Figures, Tables & Visual Narratives
Figure planners align each visual to a specific claim and dataset, propose appropriate chart types, and generate draft captions that state the finding, method, and uncertainty. Table builders auto-check units, significant figures, and footnotes; accessibility checks add alt text and ensure colour-contrast compliance.
Originality, Attribution & Integrity
Originality pipelines combine paraphrase-risk analysis, citation coverage checks, and similarity screening to reduce (not “guarantee zero”) plagiarism risk. Attribution helpers insert quotation markers where verbatim text is appropriate and prompt for citations on close paraphrases. Provenance logs preserve prompts, sources, and model versions so AI use is disclosed and human authorship remains accountable.
Authorship, Contributions & Compliance
Contribution trackers (e.g., CRediT-style roles) map who did conceptualisation, methods, analysis, drafting, and supervision. Checklists verify conflicts of interest, funding statements, data/code availability, and ethics approvals.
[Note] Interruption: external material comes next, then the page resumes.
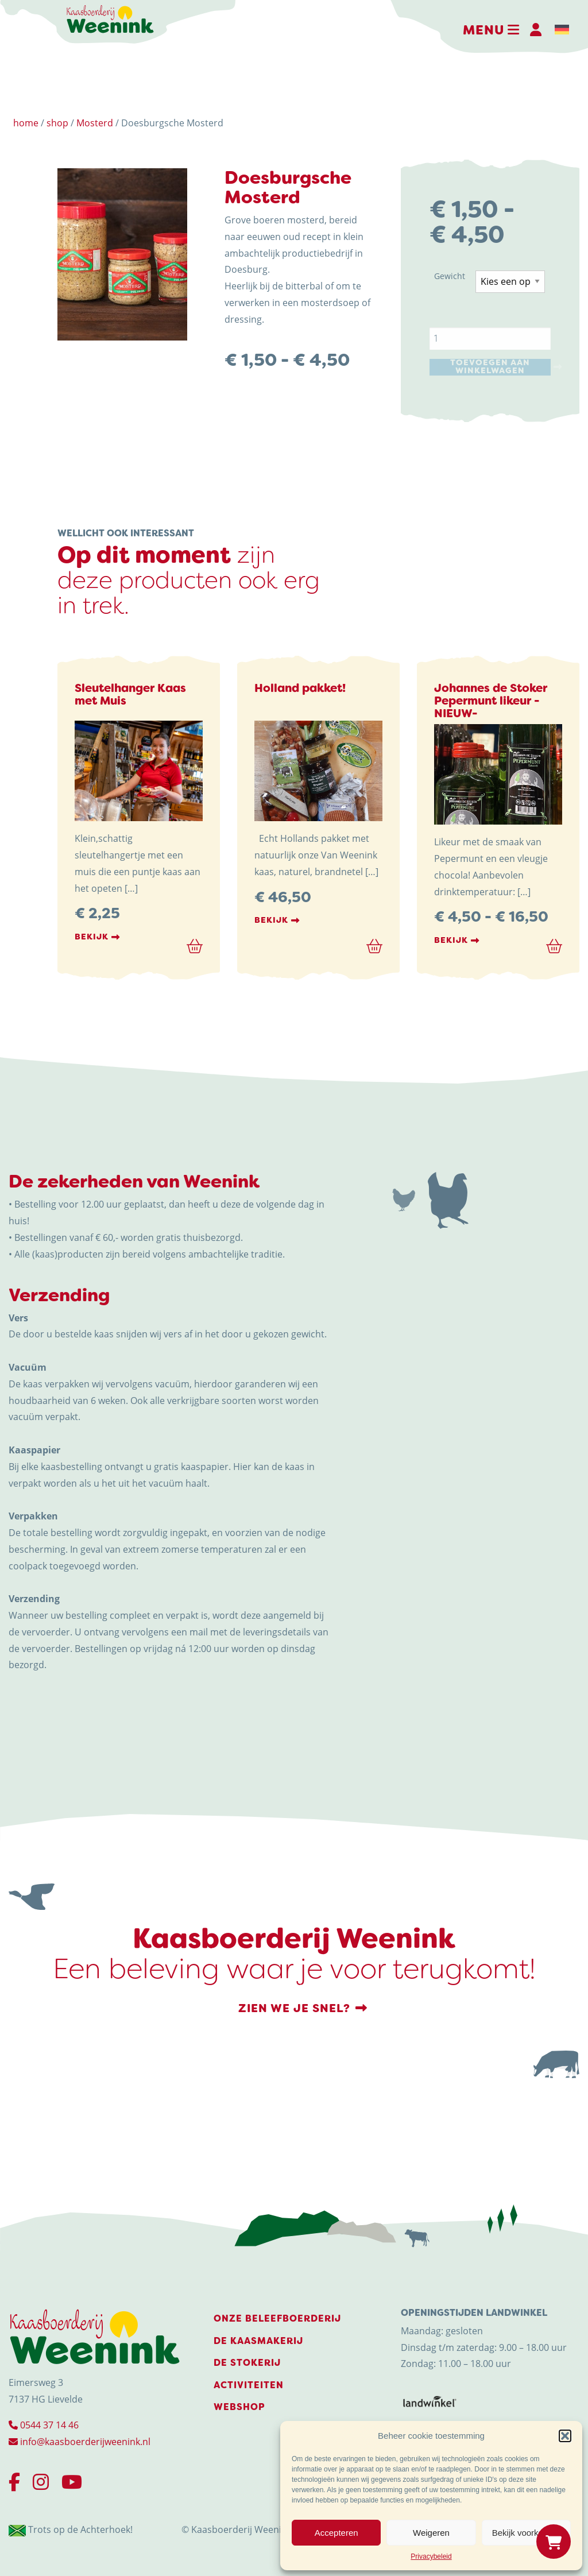 The height and width of the screenshot is (2576, 588). Describe the element at coordinates (247, 2363) in the screenshot. I see `De stokerij` at that location.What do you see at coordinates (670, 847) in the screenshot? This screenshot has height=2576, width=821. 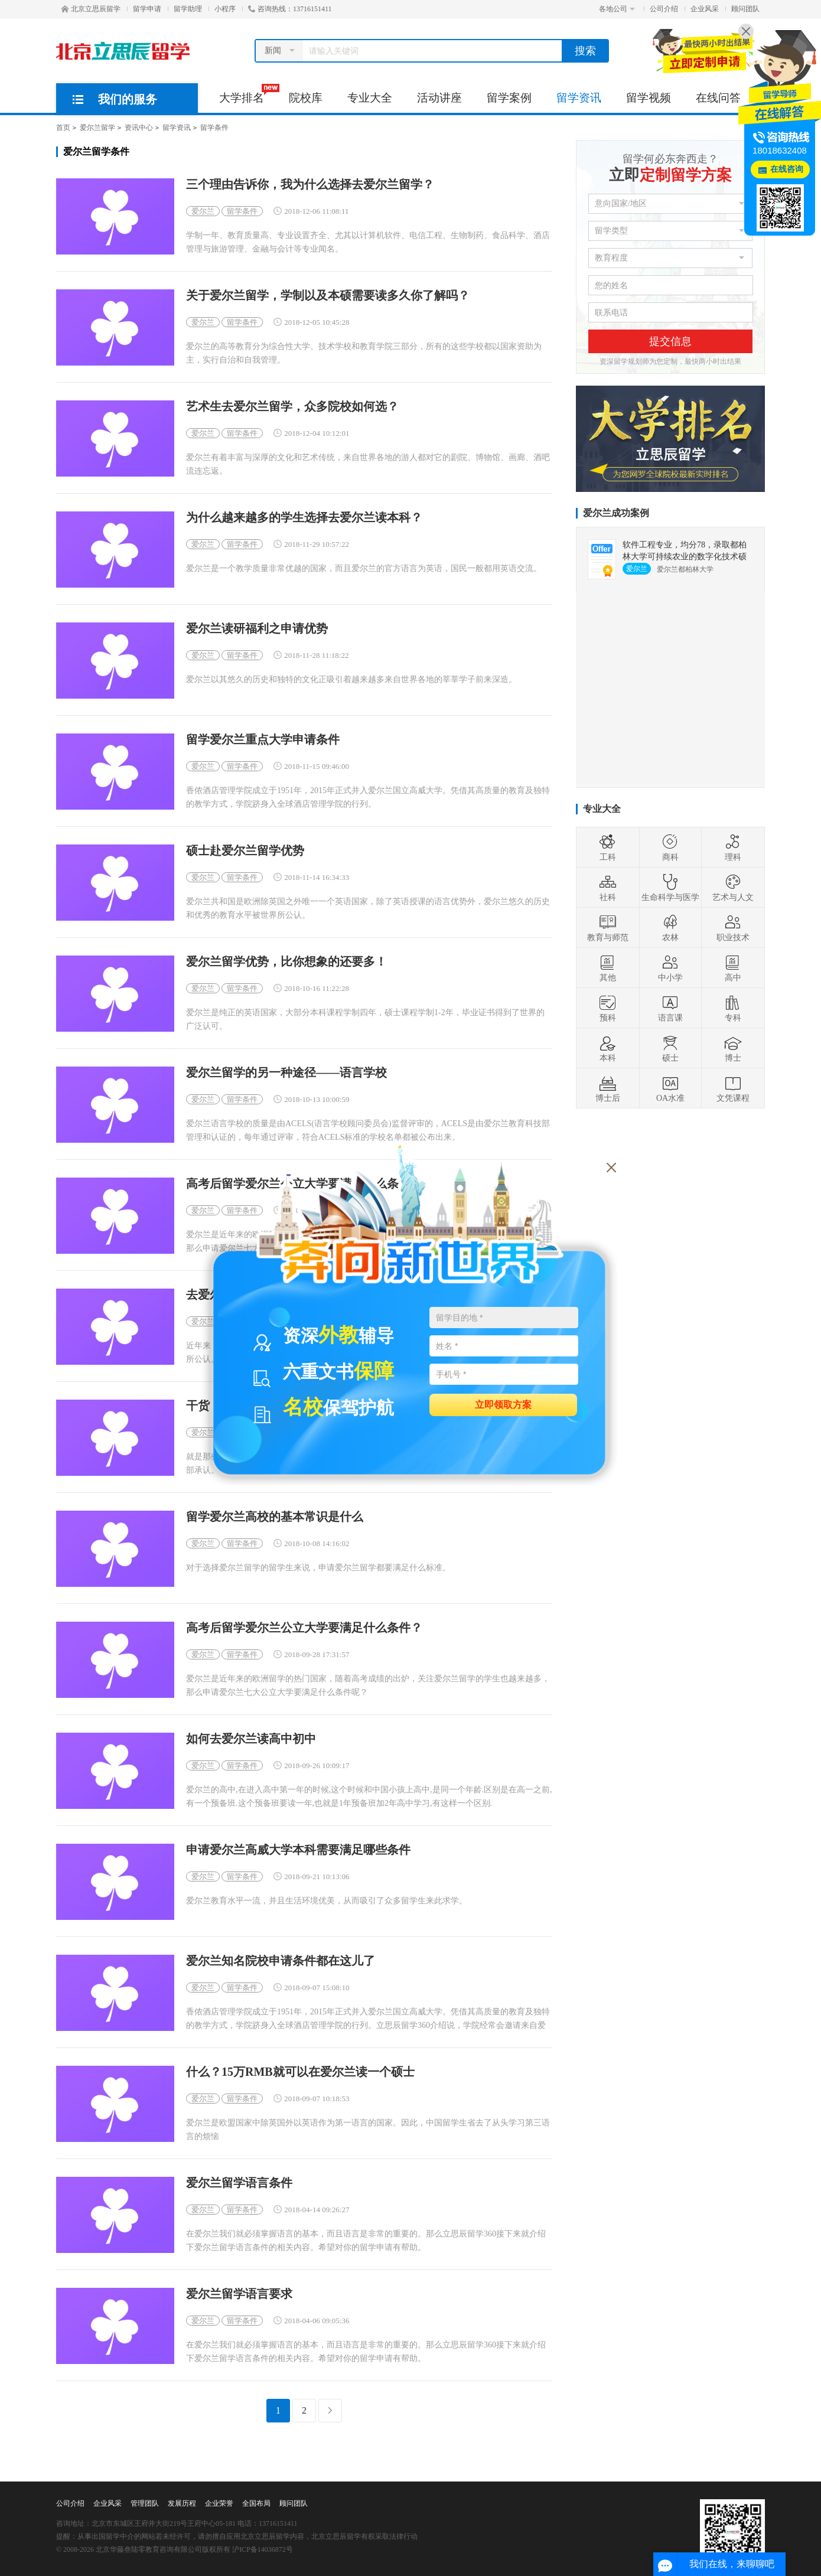 I see `商科` at bounding box center [670, 847].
An “AI-use” note is auto-generated, distinguishing tool assistance from intellectual authorship in line with contemporary editorial policies.
Journal Fit & Formatting
Venue-matchers score fit based on scope, recent topics, typical article length, and methodological expectations. Template kits then conform the manuscript to house style: section order, heading levels, reference style, word/figure limits, and graphical abstract specs—preventing desk rejections due to formatting.
Submission, Peer Review & Revision
Submission packagers assemble cover letters, highlights, author statements, and repository metadata; they validate file types, figure DPI, and anonymisation for double-blind review. During peer review, response assistants align point-by-point replies to reviewer comments with tracked changes, regenerate affected figures/tables from source code, and maintain a clean audit trail across versions — shortening cycles and preserving scientific fidelity.
Guiding principle: at every stage, AI augments — not replaces — scholarly judgment. Outputs carry citations, assumptions, and confidence so editors and reviewers can verify the chain of evidence, while authors retain control over interpretation, originality, and accountability.